Tuesday, August 26, 2014

If You Can't Stand the Heat, Get Out of My Kitchen

We haven't had a kitchen fire in my home for almost a week. I know that's not much of an accomplishment for most families, but in my household, kitchen fires are such frequent occurrences that not having one for six days is a reason to celebrate. In fact, kitchen fires happen so often in my home that these days they hardly faze the kids.


The last time we had a kitchen fire was when my sandwich burst into flames. I was pitching it in the sink just as my son strolled by.

"Hey, Mom, what happened?" he asked in the same tone he also says, "Hey, Mom, how are you?"


"My sandwich caught on fire," I explained in the same tone I also say, "Not bad. How are you?"


He looked at the sandwich and said, "Maybe your sandwich took one look at you and you were so hot, it combusted."


When a friend of mine who shall remain nameless heard that, she suggested I get the boy's eyes checked. At first I took that as a crack about my cooking then realized it was a crack about my looks. Not all of us can age as gracefully as you, PATTY!


Another time I was on the phone with someone while attempting the death-defying feat of cooking while talking. A wall of flames shot up off the stove-top, across the microwave and over four of the cabinet fronts. On the other end my friend heard the whoosh of the fire, followed by rapidly repeating clanking noises as I rearranged the pans on the burners and doused the flames with baking soda.

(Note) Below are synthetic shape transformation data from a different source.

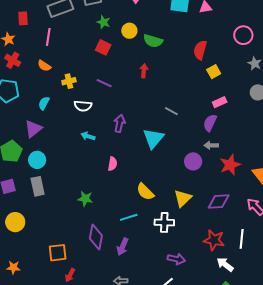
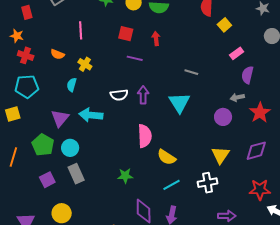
pink line: (48, 37) -> (81, 30), moved
red square: (103, 47) -> (126, 34), moved
yellow cross: (69, 81) -> (85, 64), turned -32
purple line: (104, 83) -> (135, 58), moved
cyan semicircle: (44, 103) -> (72, 85), moved
white semicircle: (83, 106) -> (119, 95), moved
purple semicircle: (210, 123) -> (247, 75), moved
cyan arrow: (88, 136) -> (91, 115), moved, size x1.6
pink semicircle: (113, 164) -> (145, 136), size x1.6
yellow semicircle: (145, 192) -> (167, 157), moved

"Holy mother of God!" he yelled. "What happened?"


"Oh, it's fine," I said. "I just had a little fire on the stove. Speaking of mothers, how's yours?"


I recently learned that my own mother had similar challenges. Our circa 1940 "state-of-the-art" stove had a temperamental broiler that set dinner on fire on a regular basis. My father was always at work when this happened and since dousing fires was not my mother's forte, she would scream for our neighbor, Ray who would rush over and knock out the flames.


I'm not sure what it says about my mother that another man had to put her fires out while my father was at work. Come to think of it, I'm not sure what it says about my father. Oh wait - yes I am.

At construction sites they sometimes post a sign heralding their safety record. The signs say things like: 137 days without an accident! I'm going to do something similar in my kitchen. If I posted a sign tonight, it would read: Six days without a fire!


I know what the root cause of my kitchen fires is: multitasking - cooking while breathing, cooking while blinking, and as in my earlier example, cooking while talking. Cooking while not a cook sums them all up, I think.

I should be embarrassed about all this, but instead, I'll stand proudly by my sign: Six days without a fire! 


Actually, it's not going to be a sign exactly; it's going to be a dry erase board I can update every day, and any day now, reset to zero.